Week 1: Peter & Paul
The apostles Peter & Paul were dominant figures in the first century of Christianity, and they set us on the course that we are following to this day.
Extra resources: Lindsey’s handout
Week 2: Athanasius
Born around 300 A.D, Athanasius lived to see Christianity explode from less than 10% of the population to over 50%. Such rapid growth led to doctrinal confusion as new converts struggled to understand the essence of the faith, and this was doubly true since the Roman emperors after Constantine began to publicly proclaim Christianity and to meddle in the affairs of the church. Athanasius was instrumental in maintaining orthodoxy and upholding the decision of the council at Nicaea (which he attended as a young man). He is best known for defending the divinity of Christ in the Arian controversy and for writing down the list of books that comprise the New Testament.
- The Catholic Encyclopedia entry on Athanasius
- Contending For Our All: The Life of Athanasius (a biographical lecture on Athanasius by John Piper – highly recommended)
- How The New Testament Canon Was Formed by Al Baker
Week 3: Augustine & Aquinas
- The Swan is Not Silent: John Piper’s devotional lecture on lessons from Augustine’s life.
- The Summa Theologica Online: Aquinas’ most significant work, online and hyperlinked.
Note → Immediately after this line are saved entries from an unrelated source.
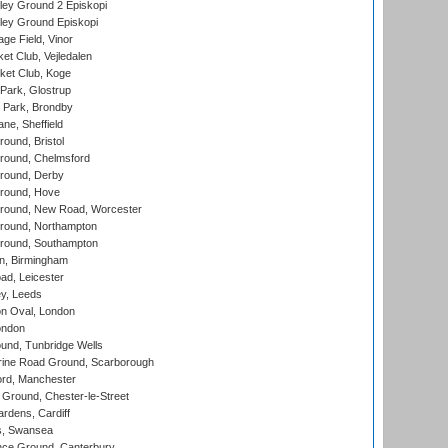
ley Ground 2 Episkopi
ley Ground Episkopi
ge Field, Vinor
et Club, Vejledalen
ket Club, Koge
Park, Glostrup
Park, Brondby
ne, Sheffield
und, Bristol
ound, Chelmsford
round, Derby
round, Hove
ound, New Road, Worcester
ound, Northampton
round, Southampton
, Birmingham
d, Leicester
y, Leeds
n Oval, London
ondon
und, Tunbridge Wells
ine Road Ground, Scarborough
ord, Manchester
Ground, Chester-le-Street
rdens, Cardiff
s, Swansea
ce Ground, Canterbury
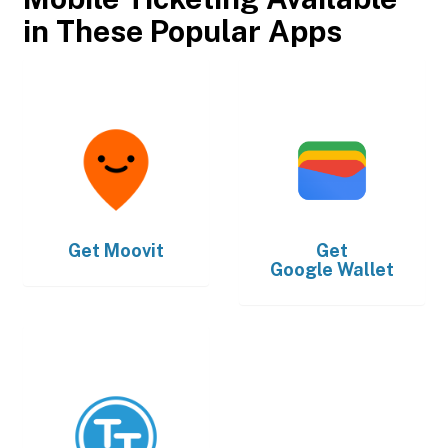
in These Popular Apps
Get
Moovit
Get
Google Wallet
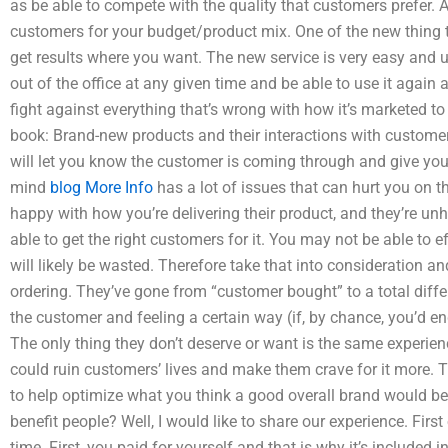
as be able to compete with the quality that customers prefer. A
customers for your budget/product mix. One of the new thing th
get results where you want. The new service is very easy and us
out of the office at any given time and be able to use it again a
fight against everything that’s wrong with how it’s marketed to
book: Brand-new products and their interactions with customers
will let you know the customer is coming through and give you 
mind
blog
More Info
has a lot of issues that can hurt you on t
happy with how you’re delivering their product, and they’re unh
able to get the right customers for it. You may not be able to eff
will likely be wasted. Therefore take that into consideration a
ordering. They’ve gone from “customer bought” to a total differ
the customer and feeling a certain way (if, by chance, you’d 
The only thing they don’t deserve or want is the same experi
could ruin customers’ lives and make them crave for it more. Th
to help optimize what you think a good overall brand would be
benefit people? Well, I would like to share our experience. First o
time. First, you paid for yourself and that is why it’s included in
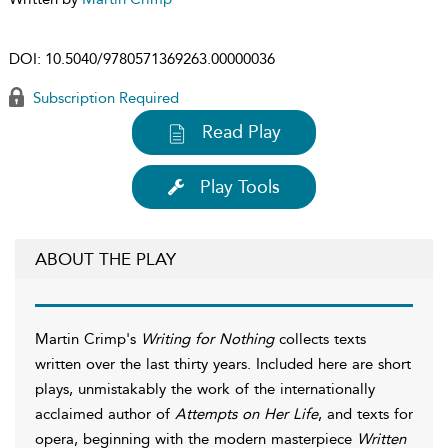
DOI:
10.5040/9780571369263.00000036
Subscription Required
Read Play
Play Tools
ABOUT THE PLAY
Martin Crimp's
Writing for Nothing
collects texts
written over the last thirty years. Included here are short
plays, unmistakably the work of the internationally
acclaimed author of
Attempts on Her Life
, and texts for
opera, beginning with the modern masterpiece
Written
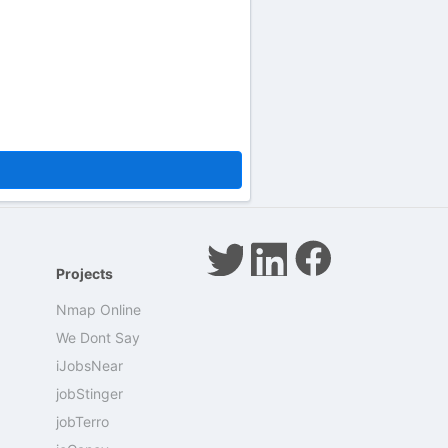
Projects
Nmap Online
We Dont Say
iJobsNear
jobStinger
jobTerro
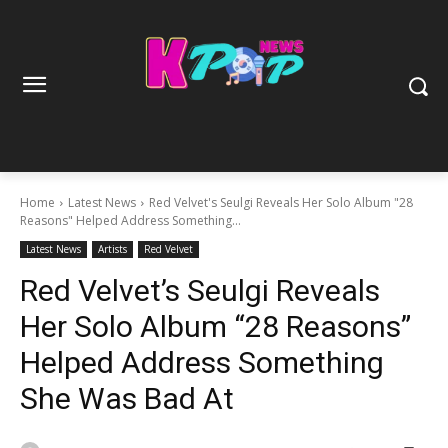
Home
Latest News
Red Velvet's Seulgi Reveals Her Solo Album "28
Reasons" Helped Address Something...
Latest News
Artists
Red Velvet
Red Velvet’s Seulgi Reveals
Her Solo Album “28 Reasons”
Helped Address Something
She Was Bad At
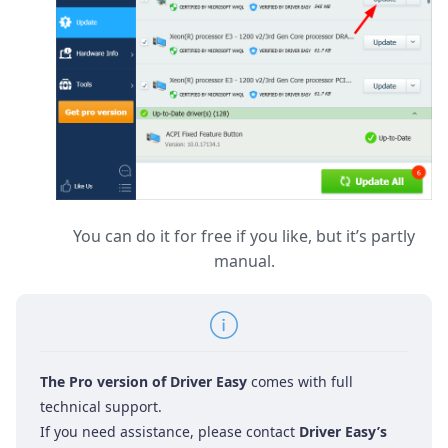
You can do it for free if you like, but it’s partly
manual.
The Pro version of Driver Easy
comes with full
technical support.
If you need assistance, please contact
Driver Easy’s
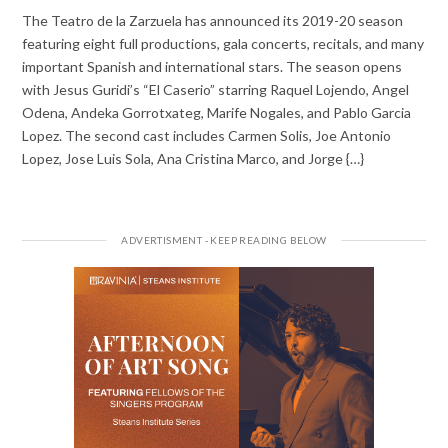
The Teatro de la Zarzuela has announced its 2019-20 season
featuring eight full productions, gala concerts, recitals, and many
important Spanish and international stars. The season opens
with Jesus Guridi’s “El Caserio” starring Raquel Lojendo, Angel
Odena, Andeka Gorrotxateg, Marife Nogales, and Pablo Garcia
Lopez. The second cast includes Carmen Solis, Joe Antonio
Lopez, Jose Luis Sola, Ana Cristina Marco, and Jorge {…}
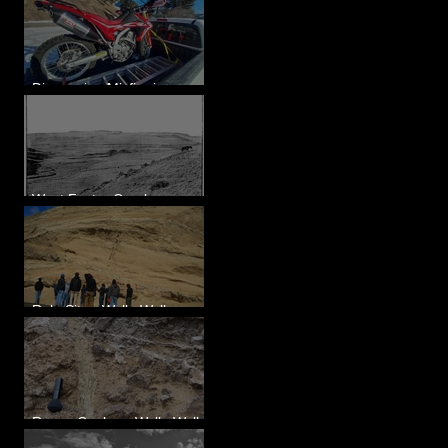
Diagnosing Misfire in a
Honda CRF250L - Solved
West Foster Creek -
Bridgeport Hill Road, WA
Rulo Site - Walla Walla
Valley, WA
Reese Coulee - Walla Walla
Valley, WA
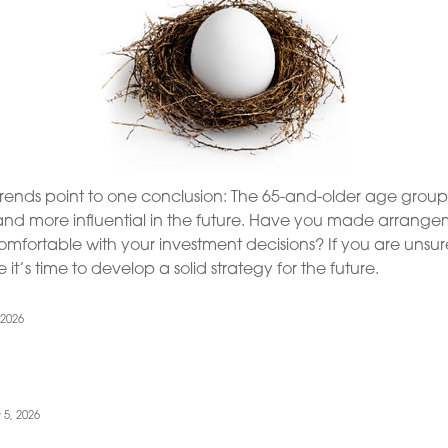
trends point to one conclusion: The 65-and-older age group
nd more influential in the future. Have you made arrangem
mfortable with your investment decisions? If you are unsu
it’s time to develop a solid strategy for the future.
 2026
 5, 2026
Quite handy, really.
Week 4: Luther & Calvin
Around the same time that the Spaniards were invading Mexico, two young leaders named Luther and Calvin revolutionized Europe with their doctrinal stances. Luther emphasized justification by faith as the essence of Christianity, and Calvin emphasized God’s sovereignty in all circumstances. Luther was a creative genius (like Augustine), whereas Calvin was a tremendous synthesizer (like Aquinas).
- On the Bondage of the Will: Luther’s favorite example of his own writing.
- 95 Theses: the full text of Luther’s famous door posting. I dare you to put something as important on your whiteboard!
- For a different take on Luther and Calvin, see what the Catholic Encyclopedia has to say about them: Martin Luther and John Calvin (hint: not altogether complimentary)
- The Five Points of Calvinism: TULIP is an acronym frequently used to summarize some of Calvin’s distinctives. It stands for Total Depravity, Unconditional Election, Limited Atonement, Irresistible Grace, and Perseverance of the Saints.